Note: The video was taken surreptitiously and thus is of poor quality.
14ymedio, Havana, 18 December 2016 – Beginning at 6:00 AM on Sunday morning, Cuban State Security forces attacked nine homes of members of the Patriotic Union of Cuba (UNPACU); six in Santiago de Cuba, two in Palma Soriano, and one in Palmarito de Cauto. More details are expected in the coming hours; currently most of the activists’ telephones have been cut off.
Jose Daniel Ferrer, leader of the organizations, explained to 14ymedio that the “justification” for the harsh repressive operation was a call made by UNPACU for people to come into the streets in protest, in Havana and Santiago de Cuba. The objective of the opposition organization was “to demand the release of the political prisoners and the end to increasingly severe repression against independent civil society groups,” Ferrer said.
The homes simultaneously attacked were those of Leonardo Pérez Franco, Ovidio Martín Castellanos and Damaris Rodríguez. At the home of Iriades Hernández, who is currently abroad, the police entered and took two laptops. The police also broke into UNPACU’s working headquarters and the home of Jose Daniel Ferrer.
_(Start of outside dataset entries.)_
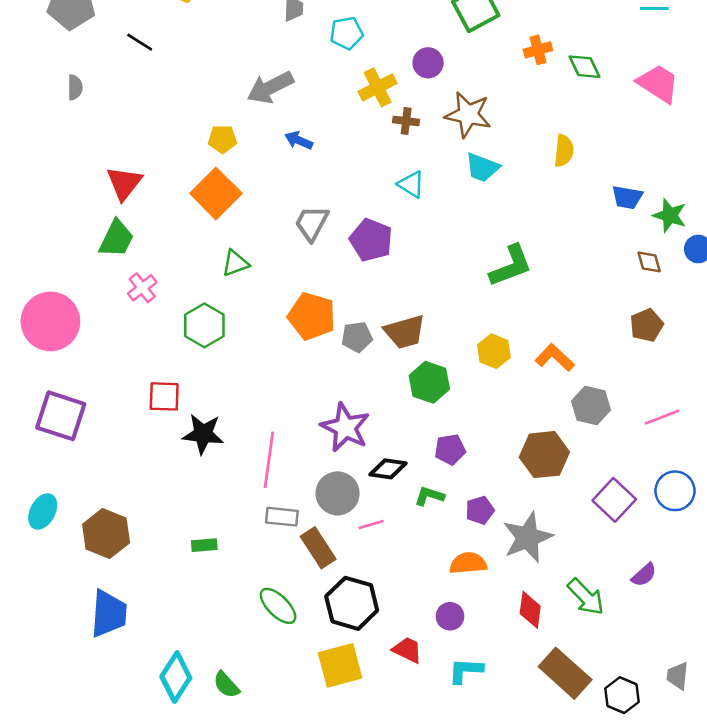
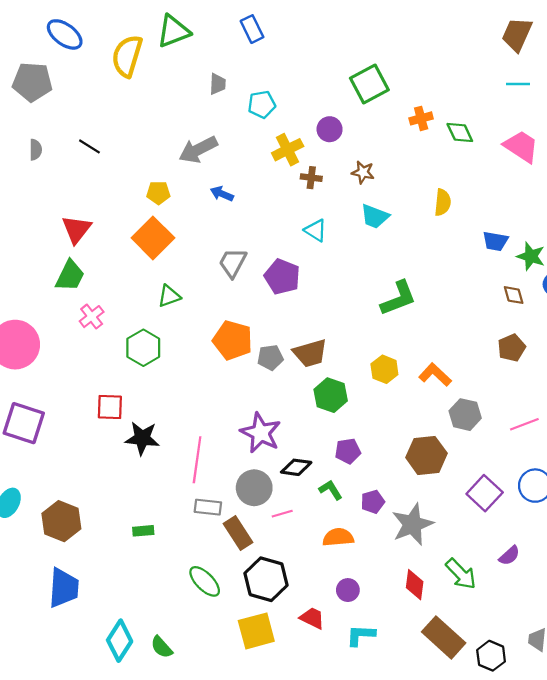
black line: (140, 42) -> (89, 146), moved
brown star: (468, 115) -> (363, 172), size x0.6
green L-shape: (429, 496) -> (331, 490), turned 40
orange semicircle: (468, 563) -> (338, 537), moved

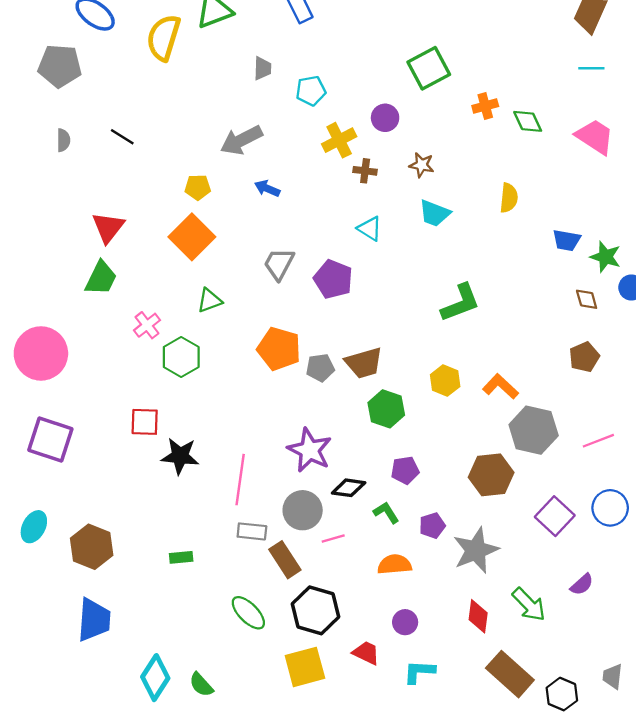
pink cross: (92, 317) -> (147, 325), moved
gray hexagon: (465, 415) -> (534, 430), size x1.4

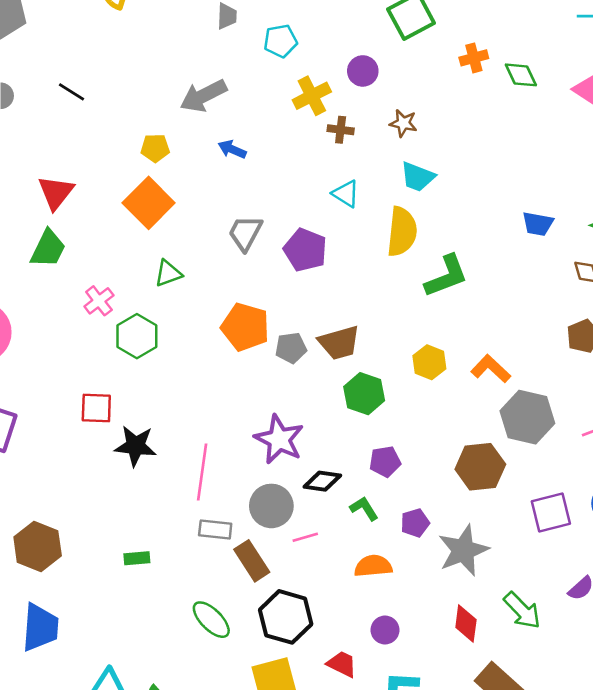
yellow semicircle: (509, 198) -> (402, 232), moved, size x1.5
blue trapezoid: (567, 240) -> (538, 224), moved
purple square: (555, 516) -> (551, 512), turned 33

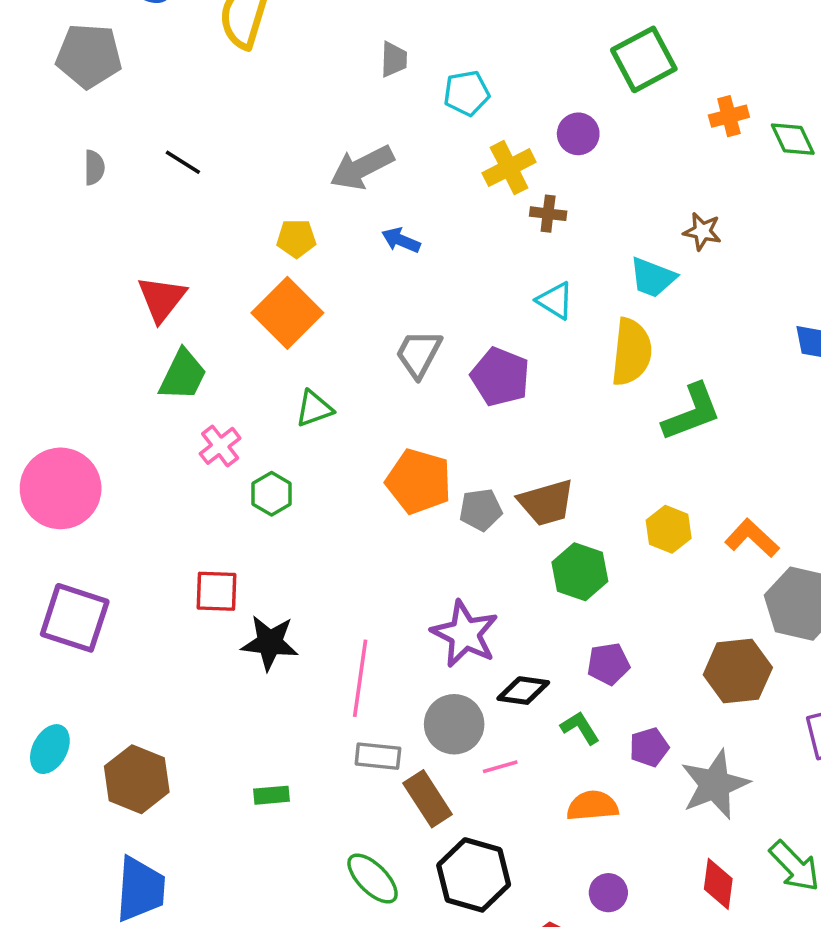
brown star: (403, 123) -> (702, 231), moved
green trapezoid: (48, 249) -> (183, 375), moved
green hexagon: (137, 336) -> (272, 494), size x0.7

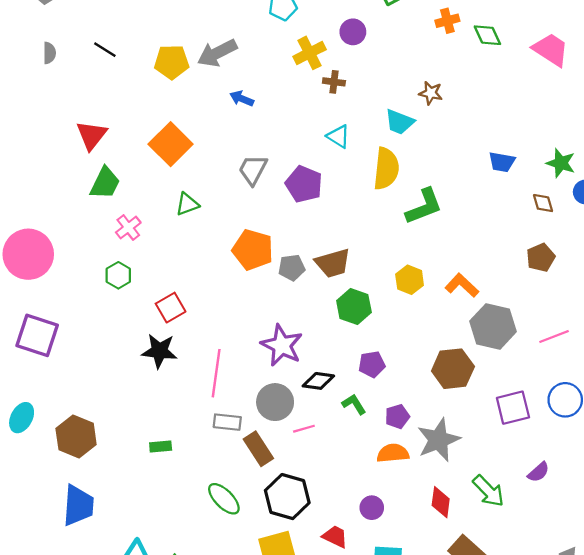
yellow pentagon: (296, 238) -> (172, 62), moved, size x1.4
green hexagon: (272, 494) -> (118, 275), moved
red square: (217, 591) -> (171, 308), moved, turned -32
orange semicircle: (592, 806) -> (393, 453), moved

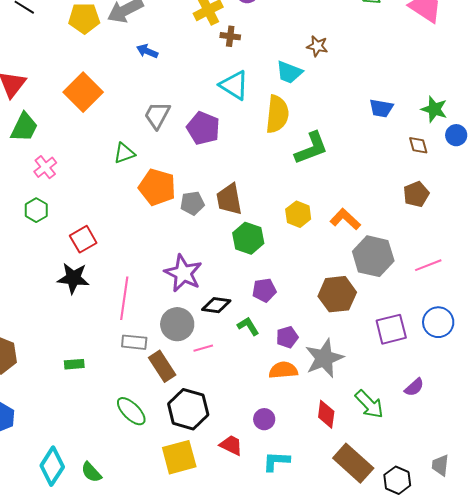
cyan triangle: (338, 136) -> (234, 85), size x1.4
green triangle: (187, 204) -> (124, 153), moved
brown trapezoid: (333, 263) -> (229, 199), turned 96

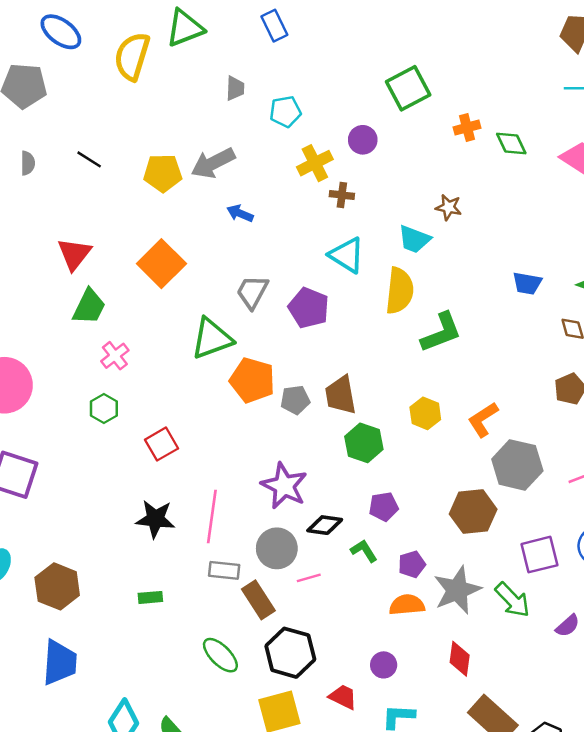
green triangle: (124, 153) -> (212, 339), size x1.6
orange L-shape: (345, 219) -> (483, 420), turned -76
black star: (73, 278) -> (155, 519), moved
green arrow: (369, 404) -> (512, 600), moved

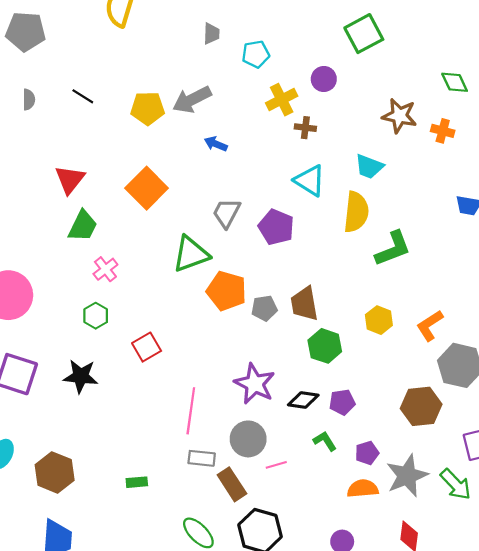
orange cross: (467, 128) -> (443, 131), moved, turned 30
brown star: (449, 207) -> (399, 116), moved, size x1.5
black star: (155, 519) -> (81, 376), moved
black diamond: (325, 525) -> (303, 400), moved

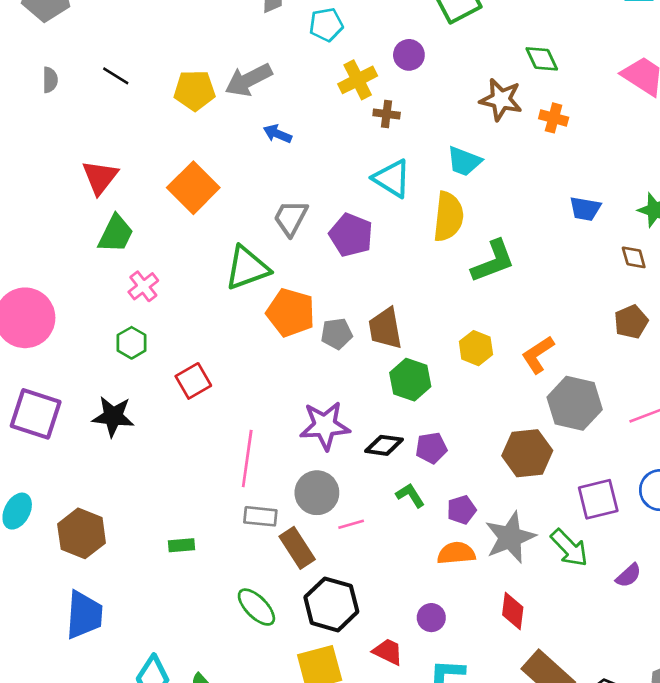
green diamond: (455, 82) -> (542, 59), moved
purple star: (255, 384) -> (325, 426), turned -30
In Palma Soriano the homes of Yenisei Jiménez, wife of political prisoner Geordanis Muñoz, and that of Yeroslandi Calderín, coordinator of the March 18 Cell and a replacement for Víctor Campa who is currently a political prisoner. In Palmarito de Cauto, so far it has only been possible to report an attack on the home of Yasmani Diaz, but it is presumed that there may be other cases.
Among the possessions seized were printed material, discs, audiovisual materials, hard drives, four laptops and several cellphones. In the home of Jose Daniel Ferrer they seized 370 dollars intended to feed a pregnant woman and to buy supplies for her unborn child. As a part of the operation, more than 50 activists in the province of Santiago de Cuba and 10 in Havana had been detained by 1:30 this afternoon.
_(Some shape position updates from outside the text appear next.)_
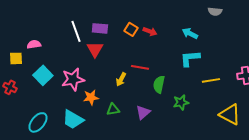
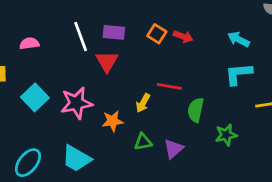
pink semicircle: (34, 44) -> (29, 43), moved
orange star: (91, 97) -> (112, 121), moved
green triangle: (113, 109) -> (143, 142), moved

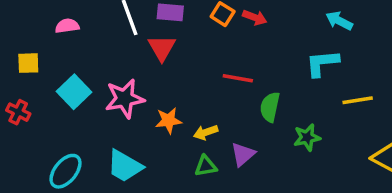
cyan arrow: (239, 39) -> (339, 21), moved
yellow arrow: (143, 103) -> (206, 132), moved, turned 42
green triangle: (143, 142) -> (206, 166), moved

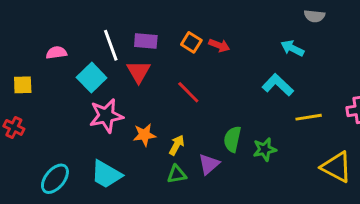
cyan L-shape: (322, 63) -> (278, 85), turned 48
red line: (238, 78) -> (188, 92), moved, turned 35
cyan square: (74, 92) -> (92, 78), moved
green semicircle: (270, 107) -> (232, 139), moved
yellow arrow: (206, 132) -> (177, 145), turned 138

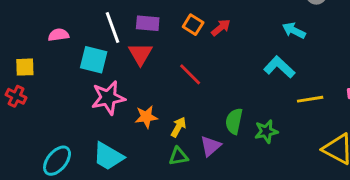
red arrow: (219, 45) -> (221, 28), turned -60
cyan square: (92, 78) -> (94, 60), turned -32
red cross: (14, 127) -> (16, 96), moved

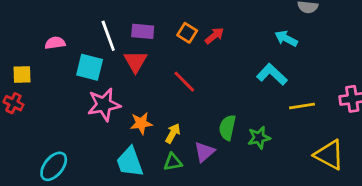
cyan trapezoid: (108, 156) -> (130, 162), moved, turned 40

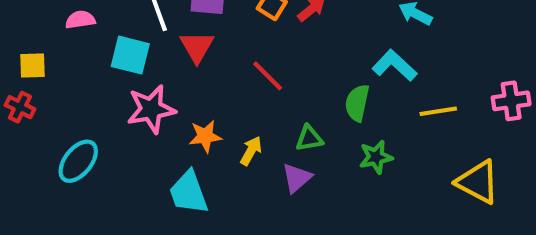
green semicircle: (227, 128) -> (357, 103), moved
green triangle: (173, 162) -> (309, 138), moved
cyan ellipse: (54, 166) -> (78, 161), moved

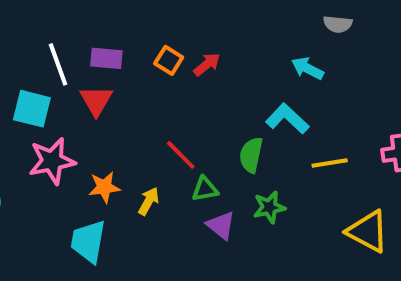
red line: (268, 76) -> (181, 155), moved
purple triangle: (297, 178) -> (221, 225), moved, turned -40
cyan trapezoid: (189, 192) -> (88, 241), turned 30

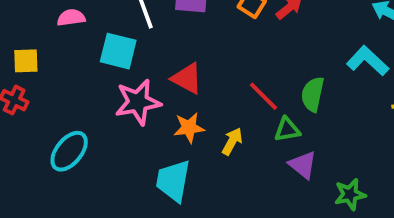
red triangle: (96, 101) -> (187, 79), moved, turned -32
green semicircle: (251, 155) -> (313, 94), moved
green star: (269, 207) -> (350, 194), moved

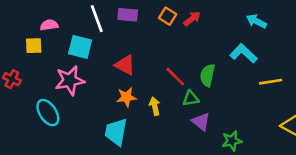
yellow square: (26, 61) -> (34, 46), moved
pink star: (138, 102) -> (70, 80), moved
yellow arrow: (232, 141) -> (155, 106), turned -42
cyan ellipse: (69, 151) -> (48, 113), turned -72

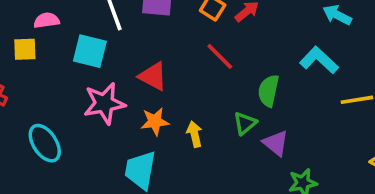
red line: (175, 77) -> (220, 56), moved
pink star: (70, 80) -> (104, 103), moved
green triangle: (191, 98) -> (245, 123), turned -30
purple triangle: (201, 122) -> (276, 143), moved

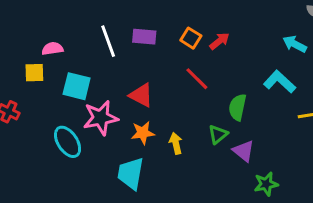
cyan square: (90, 51) -> (77, 86), moved
cyan ellipse: (45, 143) -> (68, 142), moved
Some ten of those arrested have been released, among them Jose Daniel Ferrer, who reported the following: “A lieutenant colonel who refused to give me his name showed me a warning notice where it said that our call gave rise to the crimes of public disorder, contempt, attack and espionage. They also warned me that they had been disturbed by my statements about the late Fidel Castro on our website and my modest interpretation or translation of his concept of Revolution.”